Know Our Lazy Brains Need to Wake Up
The term “post-truth era” started showing up in 2016. It stands for “the disappearance of shared objective standards for truth.” This results in a blurring of lines among facts, alternative facts, knowledge, opinion, belief, and truth.
Unfortunately, our brains are complicit in this.
We Don’t Care If It’s True
Yes: it’s come to that.
Research by two professors at the University of California’s Rady School of Management indicates what we suspected all along. We’re attracted to things that interest us and don’t care if they’re true.
They arrived at this conclusion by studying papers published in leading psychology, economic and science journals. Experiments in a good percentage of their sample (61% in psychology, 39% in economics and 38% in nature/science) couldn’t be verified by other researchers.
However, these “non-replicable” studies were cited 153-times more often than research whose results could be repeated. And, it turned out, only 12% of the non-replicable papers ever had a correction published later. But the original research continued to be cited as though it was factual. So, over time, unreliable research has a bigger influence than truth!
When asked why, the professors believed the difference was “interest.” Journals appear to have a lower threshold for accepting interesting papers—because they believe readers find this more attractive (and they need readers).
Interesting results also grab the attention of social media outlets, which then spread the misinformation wider.
We’re Bad at Checking Sources—and Getting Worse
Today’s students have a hard time distinguishing actual from fake news online.
Stanford’s Graduate School of Education studied students in 12 states. They were asked to evaluate information in tweets, comments and articles. Researchers called the results “shocking”:
- Most middle school students can’t tell native ads from articles
- Most high school students accept photographs as presented, without verifying them
- Many high school students couldn’t distinguish a real versus fake news source on Facebook
- Most college students didn’t suspect potential bias in a tweet from an activist group
- Most Stanford students couldn’t identify the difference between a mainstream and fringe source
Why Our Brain Isn’t Helping
Psychologist and economist Daniel Kahneman, in Thinking, Fast and Slow, says our brain defaults to “fast” thinking—because it’s easier.
In 7-1/2 Lessons About the Brain, Lisa Feldman Barrett, distinguished professor of psychology at Northeastern University, offers a reason for this. She says the brain’s main job is to allocate the body’s energy to important tasks and make sure you don’t deplete your resources in doing this.
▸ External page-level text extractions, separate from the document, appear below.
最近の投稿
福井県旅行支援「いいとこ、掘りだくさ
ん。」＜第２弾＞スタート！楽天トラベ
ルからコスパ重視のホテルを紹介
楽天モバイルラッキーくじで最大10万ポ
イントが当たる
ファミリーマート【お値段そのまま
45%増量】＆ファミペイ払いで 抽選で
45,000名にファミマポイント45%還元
And don’t get me started on confirmation bias. Our brains look for information that supports our beliefs. When we encounter data that disagrees with our views, we actively work to disprove and discredit it.
Leader Beware
There are two major lessons for us here.
Find interesting ways to present ideas to your people. Know they’re not engaged just because something is true. Don’t think that burying them in facts and figures is convincing.
The two most compelling presentations of anything are 1) using stories and 2) showing what’s in it for them. Kahneman and Barret would tell you, “Don’t expect people’s brains to do additional work on why they should care.” That’s your job as a leader.
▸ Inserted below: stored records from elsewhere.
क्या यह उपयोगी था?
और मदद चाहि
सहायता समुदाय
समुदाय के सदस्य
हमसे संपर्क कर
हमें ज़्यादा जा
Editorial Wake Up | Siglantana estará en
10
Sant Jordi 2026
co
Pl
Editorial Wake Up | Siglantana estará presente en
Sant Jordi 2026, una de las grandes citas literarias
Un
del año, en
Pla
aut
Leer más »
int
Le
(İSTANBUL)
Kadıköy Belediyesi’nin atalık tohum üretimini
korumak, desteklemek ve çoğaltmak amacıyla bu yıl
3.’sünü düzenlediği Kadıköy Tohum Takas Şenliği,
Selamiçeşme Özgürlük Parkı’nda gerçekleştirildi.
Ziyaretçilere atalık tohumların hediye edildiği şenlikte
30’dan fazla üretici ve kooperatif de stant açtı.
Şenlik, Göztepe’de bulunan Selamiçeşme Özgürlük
Check your—and their—sources. It took the British medical journal Lancet 12 years to print a retraction of an irreplicable study linking a certain vaccine to autism. And plenty of well-meaning people concerned about vaccination still cite this as true.
Know where you’re getting your information. Encourage your people to be more thorough, too. It’s called the illusory truth effect: the more often something is repeated, the more likely people will believe it’s true—even when it’s not.
Use this understanding of how everyone’s brains work to better connect with your people. And make it easier for them to connect with you and their work.